The Best and the Brightest Fail at Investment Management

Non-profit endowments, particularly those of elite academic institutions, have failed to deliver investment outperformance. Those colleges and universities have significantly underperformed a passive benchmark on an absolute and risk-adjusted basis.

Despite the

fact that about 35,000 nonprofit organizations (NPOs) have endowment funds, with a total of $800 billion in assets under management, little is known about how NPO endowment funds invest or what returns they earn. Sandeep Dahiya and David Yermack contribute to the literature with their March 2020 study, Investment Returns and Distribution Policies of Non-Profit Endowment Funds. Their comprehensive data sample was 29,892 NPOs drawn from Internal Revenue Service filings for 2009-2017. Their calculation of annual percentage investment returns for each fund was based on an assumption that inflows of gifts and bequests, as well as outflows of distributions occur halfway through the fiscal year. Thus, they calculated the return by dividing net investment gains by the beginning-of-year assets plus half of new contributions minus half of distributions.
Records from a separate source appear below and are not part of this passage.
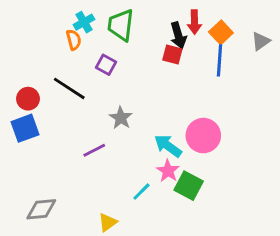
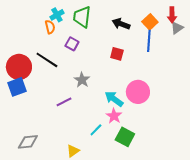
red arrow: (194, 22) -> (172, 15), moved
black arrow: (178, 35) -> (121, 24), turned 126
red square: (172, 55) -> (117, 54), moved
red circle: (28, 99) -> (19, 67), size x1.6
green square: (189, 186) -> (125, 137), moved

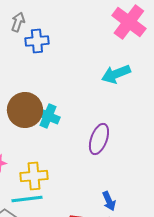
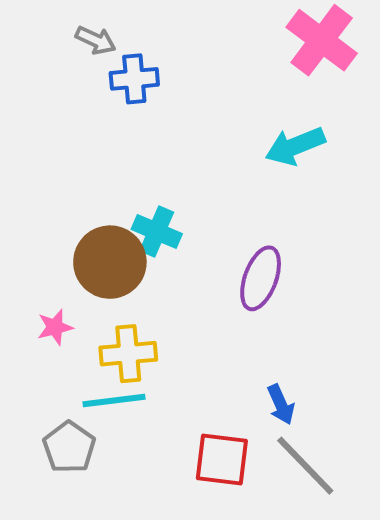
gray arrow: (18, 22) -> (96, 40), turned 96
brown circle: (25, 110) -> (110, 262), moved

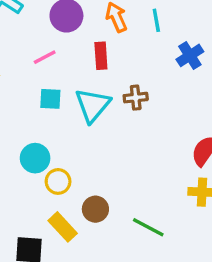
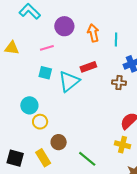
red rectangle: (101, 56) -> (88, 67), moved, turned 63
brown cross: (136, 98) -> (119, 83), moved
yellow rectangle: (63, 227) -> (43, 158), moved

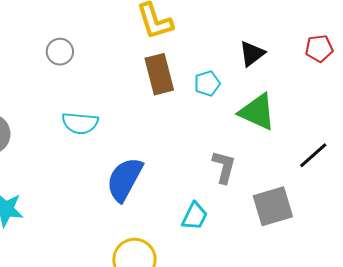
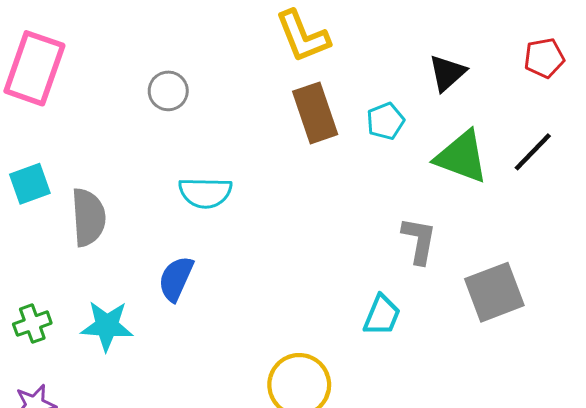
black line: (313, 155) -> (533, 152), moved
blue semicircle: (125, 179) -> (176, 279), moved, size x0.7

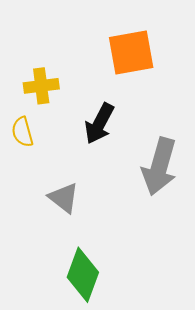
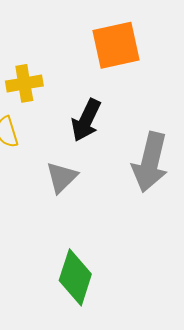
gray triangle: (64, 198) -> (62, 177), moved, turned 40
Following is a summary of their findings:

  • Within the universe of nonprofits that file with the IRS, colleges and universities accounted for 6% of the observations and 54% of the assets.
  • The typical endowment size is quite small, with a mean of $26.8 million and a median of $1.2 million, but the largest funds run into the tens of billions.
  • The “large” cohort of endowments, those worth more than $100 million, accounted for 4% of the observations and 78% of the assets. The very smallest endowments, those with asset values below $1 million, comprised 41% of the observations but only 0.5% of the assets invested.